— DATA PROVIDED —
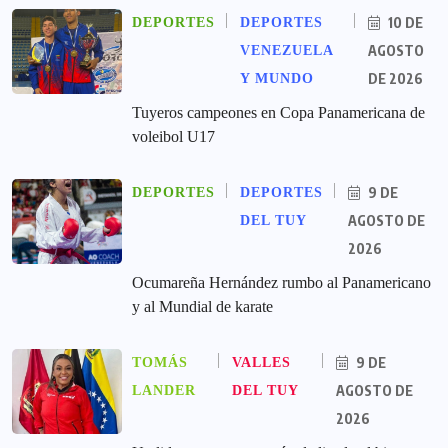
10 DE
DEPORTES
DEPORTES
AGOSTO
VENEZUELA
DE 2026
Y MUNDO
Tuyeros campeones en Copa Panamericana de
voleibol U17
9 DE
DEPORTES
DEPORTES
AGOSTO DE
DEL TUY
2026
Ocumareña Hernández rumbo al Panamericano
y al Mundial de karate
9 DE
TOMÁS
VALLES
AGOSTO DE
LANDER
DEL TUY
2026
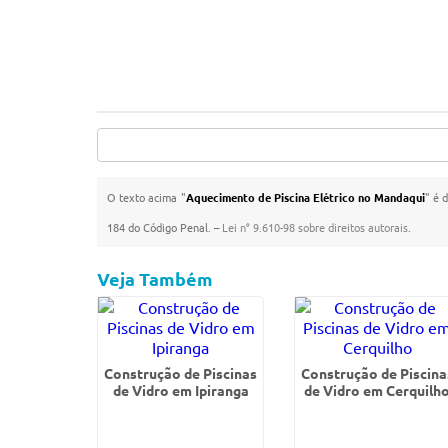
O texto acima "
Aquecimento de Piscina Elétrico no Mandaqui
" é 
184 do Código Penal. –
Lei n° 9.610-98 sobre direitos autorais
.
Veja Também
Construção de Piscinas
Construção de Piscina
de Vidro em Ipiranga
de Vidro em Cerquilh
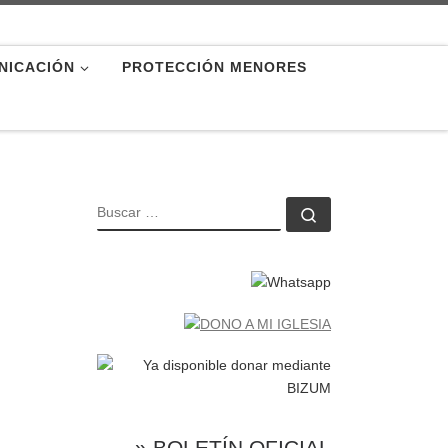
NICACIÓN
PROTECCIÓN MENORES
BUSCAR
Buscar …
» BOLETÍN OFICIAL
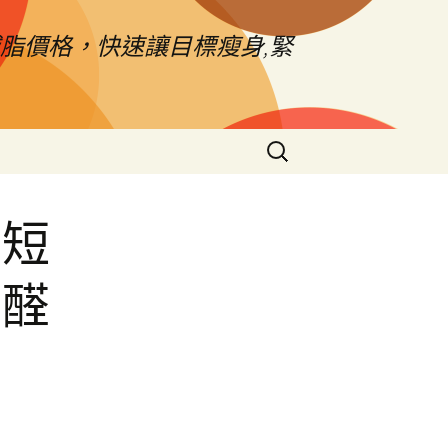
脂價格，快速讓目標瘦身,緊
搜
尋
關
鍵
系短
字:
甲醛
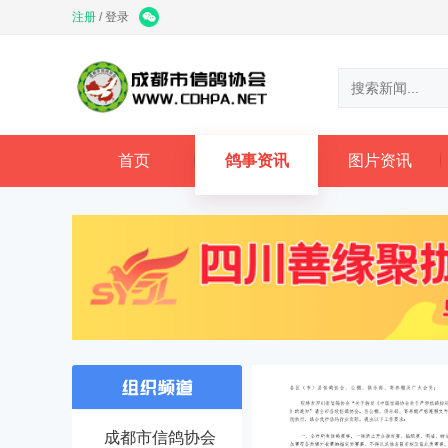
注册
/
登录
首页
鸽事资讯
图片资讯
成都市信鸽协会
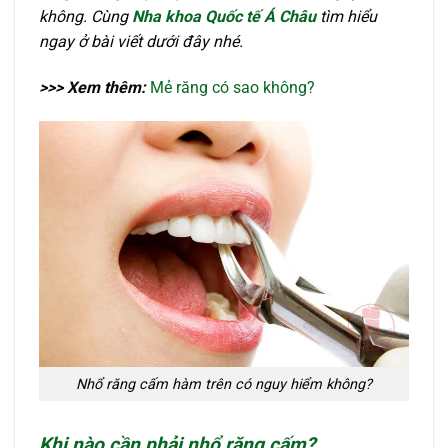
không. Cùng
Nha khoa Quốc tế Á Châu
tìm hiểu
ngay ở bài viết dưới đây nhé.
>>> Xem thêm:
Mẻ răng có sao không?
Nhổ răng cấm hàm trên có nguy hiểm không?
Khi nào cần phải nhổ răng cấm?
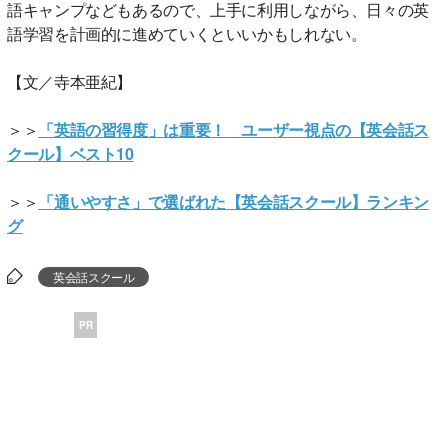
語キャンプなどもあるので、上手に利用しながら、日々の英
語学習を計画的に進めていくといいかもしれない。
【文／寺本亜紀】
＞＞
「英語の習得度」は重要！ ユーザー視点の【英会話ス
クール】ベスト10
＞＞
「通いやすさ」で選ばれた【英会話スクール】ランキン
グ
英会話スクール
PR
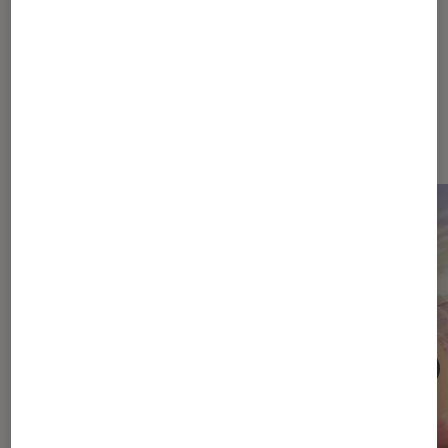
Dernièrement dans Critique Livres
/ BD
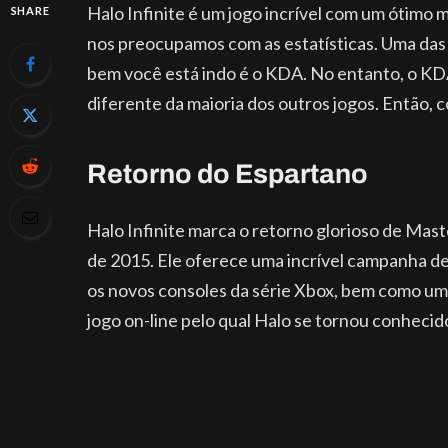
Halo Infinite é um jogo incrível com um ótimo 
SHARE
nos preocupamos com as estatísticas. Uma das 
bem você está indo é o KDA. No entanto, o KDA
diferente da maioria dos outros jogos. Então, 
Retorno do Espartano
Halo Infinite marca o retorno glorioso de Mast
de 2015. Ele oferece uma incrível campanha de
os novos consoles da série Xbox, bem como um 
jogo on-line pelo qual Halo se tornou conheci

— WHAT TO PRODUCE —
If a line in the records above holds the string "răng", copy it.

— SOLUTION TO THE EXERCISE —
Mẻ răng có sao không?
Nhổ răng cấm hàm trên có nguy hiểm không?
Khi nào cần phải nhổ răng cấm?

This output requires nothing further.